For CFTR inhibition, organoids may be preincubated for 1-3 hours with 75 mM CFTRinh-l72 (B7; Cystic Fibrosis Foundation Therapeutics, Inc).

For CFTR inhibition, organoids were simultaneously incubated for 60 minutes with 10 mM- 2mM calcein-green (Invitrogen) and 50 pM CFTRinh-l72 (Sigma), 50 pM GlyH-lOl (Calbiochem) or combined treatment of 50 pM CFTRinh-l72 and 50 pM GlyH-lOl. After 60 minutes of calcein-green treatment (with or without CFTR inhibition), of 5 pM forskolinb may be added and organoids directly analyzed by confocal live cell microscopy (LSM710, Zeiss, 5x objective). Organoid surface may be calculated by Volocity imaging software. It is contemplated that in vitro swell responses correlate with the clinical response to therapy. With the addition of an appropriate drug, the organoid of a cystic fibrosis patient will see similar swelling. Organoids on chips are monitored for an increase in size, i.e. area, at least every 5 minutes up to 30 minutes, up to 60 minutes, in order to capture any swelling before collapse of a swelling organoid. In some embodiments, area measurements are normalized to area measurements of control organoids then compared or graphed over time. In some embodiment, cholera toxin is used.

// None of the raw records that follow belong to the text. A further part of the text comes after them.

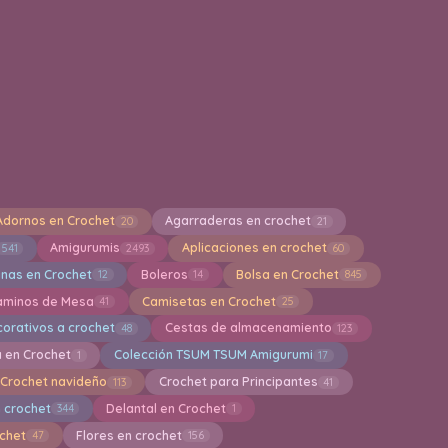
Adornos en Crochet
Agarraderas en crochet
20
21
Amigurumis
Aplicaciones en crochet
541
2493
60
inas en Crochet
Boleros
Bolsa en Crochet
12
14
845
aminos de Mesa
Camisetas en Crochet
41
25
orativos a crochet
Cestas de almacenamiento
48
123
a en Crochet
Colección TSUM TSUM Amigurumi
1
17
Crochet navideño
Crochet para Principantes
113
41
 crochet
Delantal en Crochet
344
1
ochet
Flores en crochet
47
156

This assay provides a protocol for the identification of drug-responsive individuals, independent of their CFTR mutations and may also be instrumental in the development of future CFTR modulators.

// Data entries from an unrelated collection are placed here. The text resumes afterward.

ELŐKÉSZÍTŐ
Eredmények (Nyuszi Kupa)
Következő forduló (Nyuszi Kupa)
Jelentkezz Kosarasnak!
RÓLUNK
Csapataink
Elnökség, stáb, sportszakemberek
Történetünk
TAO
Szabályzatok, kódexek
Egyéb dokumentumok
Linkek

Mean cell volume may be measured in cell suspensions by electronic cell sizing (Coulter Multisizer II, AccuComp software version 1.19, Hialeah, FL) using an lOO-pm aperture. Cells in subconfluent culture may be harvested with minimal trypsin (0.05%), suspended in cell culture medium, centrifuged for 1 min at 1,000 x g, resuspended in 3 ml of isotonic buffer, and incubated with gentle agitation for 30-45 min. Aliquots

(approximately 500 pl) of cell suspension may be added to 20 ml of isotonic or hypotonic (40% less NaCl) buffer. Measurements of 20,000 cells on average at specified time points after exposure to isotonic or hypotonic buffer were compared with basal values in isotonic buffer (time 0). Changes in values may be expressed as relative volume normalized to the basal period.

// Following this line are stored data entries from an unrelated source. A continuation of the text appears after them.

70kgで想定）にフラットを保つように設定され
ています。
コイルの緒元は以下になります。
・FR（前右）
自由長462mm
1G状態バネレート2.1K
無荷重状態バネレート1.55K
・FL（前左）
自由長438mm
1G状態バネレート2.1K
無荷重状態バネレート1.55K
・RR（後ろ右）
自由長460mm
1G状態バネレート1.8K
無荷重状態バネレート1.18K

All patents, patent applications, and publications identified are expressly incorporated herein by reference for the purpose of describing and disclosing, for example, the methodologies described in such publications that might be used in connection with the present invention. These publications are provided solely for their disclosure prior to the filing date of the present application. Nothing in this regard should be construed as an admission that the inventors are not entitled to antedate such disclosure by virtue of prior invention or for any other reason. All statements as to the date or representation as to the contents of these documents is based on the information available to the applicants and does not constitute any admission as to the correctness of the dates or contents of these documents.